● **GOAL OF THE EXERCISE**: Could each entry below be printed again exactly as given?

● **WORKING DATA**:

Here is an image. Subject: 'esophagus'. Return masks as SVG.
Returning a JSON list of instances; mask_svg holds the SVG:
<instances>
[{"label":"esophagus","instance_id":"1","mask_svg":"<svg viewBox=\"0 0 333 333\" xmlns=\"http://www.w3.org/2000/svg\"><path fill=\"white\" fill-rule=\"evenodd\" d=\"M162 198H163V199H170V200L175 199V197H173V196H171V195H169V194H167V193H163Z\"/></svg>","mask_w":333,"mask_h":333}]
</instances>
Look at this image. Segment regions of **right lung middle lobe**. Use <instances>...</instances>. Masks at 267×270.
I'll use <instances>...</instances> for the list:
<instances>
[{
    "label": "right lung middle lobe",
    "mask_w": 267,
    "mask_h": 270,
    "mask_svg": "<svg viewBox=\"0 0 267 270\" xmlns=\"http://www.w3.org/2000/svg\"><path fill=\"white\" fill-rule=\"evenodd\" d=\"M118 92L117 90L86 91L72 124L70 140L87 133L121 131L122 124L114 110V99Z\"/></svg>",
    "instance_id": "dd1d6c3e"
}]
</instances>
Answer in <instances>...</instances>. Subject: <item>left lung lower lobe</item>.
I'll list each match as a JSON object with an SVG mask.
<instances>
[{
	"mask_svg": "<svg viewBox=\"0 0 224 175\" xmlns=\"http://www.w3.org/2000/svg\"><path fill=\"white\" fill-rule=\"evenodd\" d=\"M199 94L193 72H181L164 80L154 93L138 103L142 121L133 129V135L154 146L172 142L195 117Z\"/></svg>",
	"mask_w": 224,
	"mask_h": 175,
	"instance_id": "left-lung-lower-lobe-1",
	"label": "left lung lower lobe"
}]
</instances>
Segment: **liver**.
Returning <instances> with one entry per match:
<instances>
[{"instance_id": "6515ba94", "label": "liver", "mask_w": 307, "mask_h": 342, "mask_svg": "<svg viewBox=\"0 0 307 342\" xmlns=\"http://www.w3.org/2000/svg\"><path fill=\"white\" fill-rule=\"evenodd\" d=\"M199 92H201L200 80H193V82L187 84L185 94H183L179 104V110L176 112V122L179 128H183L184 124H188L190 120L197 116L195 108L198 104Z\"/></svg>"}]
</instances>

● **ANSWER**:
Here is an image. Subject: 'esophagus'. Return masks as SVG.
Returning a JSON list of instances; mask_svg holds the SVG:
<instances>
[{"label":"esophagus","instance_id":"1","mask_svg":"<svg viewBox=\"0 0 333 333\" xmlns=\"http://www.w3.org/2000/svg\"><path fill=\"white\" fill-rule=\"evenodd\" d=\"M162 198H163V199H170V200L175 199V197H173V196H171V195H169V194H167V193H163Z\"/></svg>","mask_w":333,"mask_h":333}]
</instances>
Look at this image. Segment regions of **right lung middle lobe**. Use <instances>...</instances>. Masks at 267×270.
I'll use <instances>...</instances> for the list:
<instances>
[{
    "label": "right lung middle lobe",
    "mask_w": 267,
    "mask_h": 270,
    "mask_svg": "<svg viewBox=\"0 0 267 270\" xmlns=\"http://www.w3.org/2000/svg\"><path fill=\"white\" fill-rule=\"evenodd\" d=\"M118 92L117 90L86 91L72 124L70 140L87 133L121 131L122 124L114 110V99Z\"/></svg>",
    "instance_id": "dd1d6c3e"
}]
</instances>
Answer in <instances>...</instances>. Subject: <item>left lung lower lobe</item>.
I'll list each match as a JSON object with an SVG mask.
<instances>
[{
	"mask_svg": "<svg viewBox=\"0 0 224 175\" xmlns=\"http://www.w3.org/2000/svg\"><path fill=\"white\" fill-rule=\"evenodd\" d=\"M199 94L193 72H181L164 80L154 93L138 103L142 121L133 129V135L154 146L172 142L195 117Z\"/></svg>",
	"mask_w": 224,
	"mask_h": 175,
	"instance_id": "left-lung-lower-lobe-1",
	"label": "left lung lower lobe"
}]
</instances>
Segment: **liver**.
Returning <instances> with one entry per match:
<instances>
[{"instance_id": "6515ba94", "label": "liver", "mask_w": 307, "mask_h": 342, "mask_svg": "<svg viewBox=\"0 0 307 342\" xmlns=\"http://www.w3.org/2000/svg\"><path fill=\"white\" fill-rule=\"evenodd\" d=\"M199 92H201L200 80H193V82L187 84L185 94H183L179 104V110L176 112V122L179 128H183L184 124H188L190 120L197 116L195 108L198 104Z\"/></svg>"}]
</instances>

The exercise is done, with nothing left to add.